1. An apparatus comprising: a. a light emitting diode assembly comprising i. a power module (100) wherein the power module couples to a standard streetlight connector;ii. a control module (101);iii. a constant pulse proportional current light emitting diode driver module (102);iv. one or more light emitting diode packages (203);v. an integrated heat sink (202);b. wherein the light emitting diode assembly operates at a power of between 40 and 80 watts and generates at least 90 lumens per watt of light intensity; andc. wherein the light emitting diode assembly occupies a volume of less than about 2000 cubic centimeters.

2. The apparatus of claim 1 further comprising sensors (105).

3. The apparatus of claim 2 wherein the sensors comprise one or more sensors for the measurement of one or more of the following properties of said apparatus: power, current, voltage, ambient light intensity, LED light intensity, ambient temperature, heat sink temperature, LED package temperature, LED device temperature, the total time the LED assembly has been turned on, total power used, and optical cleanliness as determined by optical transmission.

4. The apparatus of claim 2 further comprising a communications module (104) that serves as a communications link to a network or receiver external to the LED assembly.

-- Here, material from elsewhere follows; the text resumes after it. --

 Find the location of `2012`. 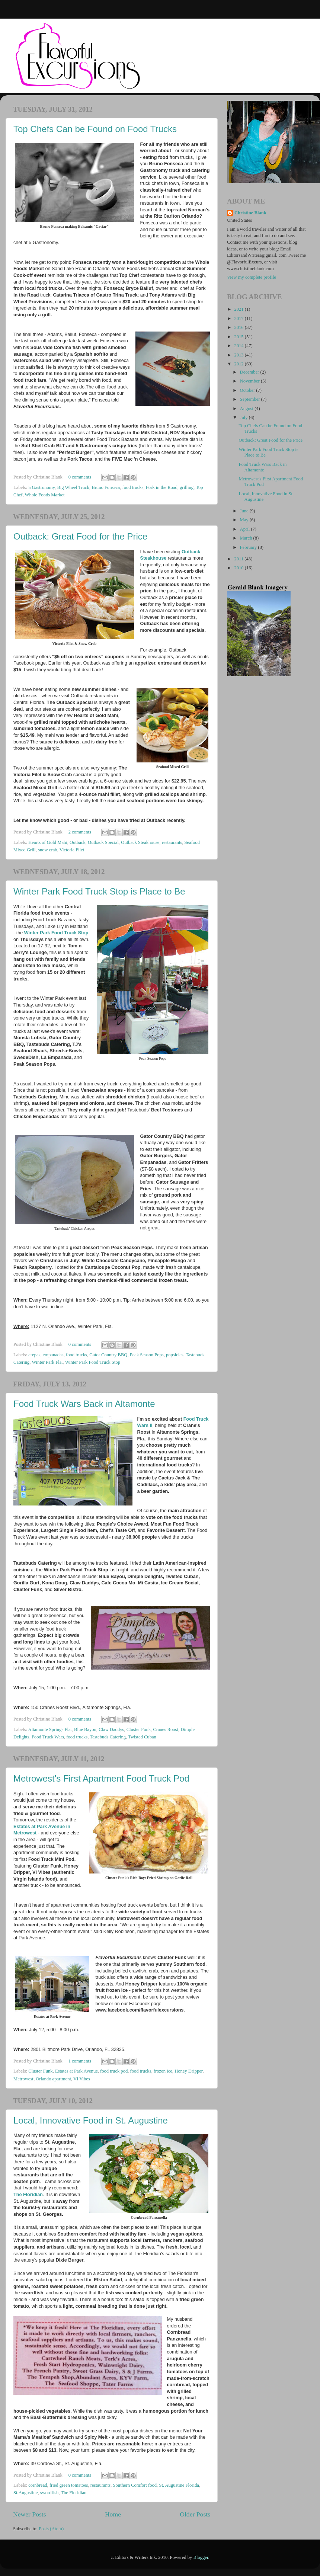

5. The apparatus of claim 4 wherein the communications link to a network or receiver external to the LED assembly allows functionality for advanced feature options comprising one or more of the following: dimming, flashing, signaling, color and illumination balance, remote monitoring, remote data collection, product identification, remote troubleshooting, ambient temperature sensing and reporting, pedestrian or traffic sensing and monitoring, pedestrian streetlight control, streetlight pole damage monitoring, or incorporation of taxi or bus call functions.

6. The apparatus of claim 1 further comprising a communications module (104).

7. The apparatus of claim 1 wherein the standard streetlight connector is any one of cable connectors, E26, E27, E39, E40, bayonet style, or plug-in style connectors.

8. The apparatus of claim 1 wherein the heat sink is manufactured from a material having a thermal conductivity of greater than about 150 W/K-m.

9. The apparatus of claim 8 wherein the heat sink material is aluminum or an aluminum alloy.

10. The apparatus of claim 8 wherein the heat sink material has a surface area of at least 2500 square centimeters.

11. The apparatus of claim 8 further comprising an active cooling mechanism (205).

12. The apparatus of claim 11 wherein the active cooling mechanism comprises one or more of air pulse modules, liquid cooling systems, vapor chamber cooling systems, heat pipe systems, fans, or electric coolers.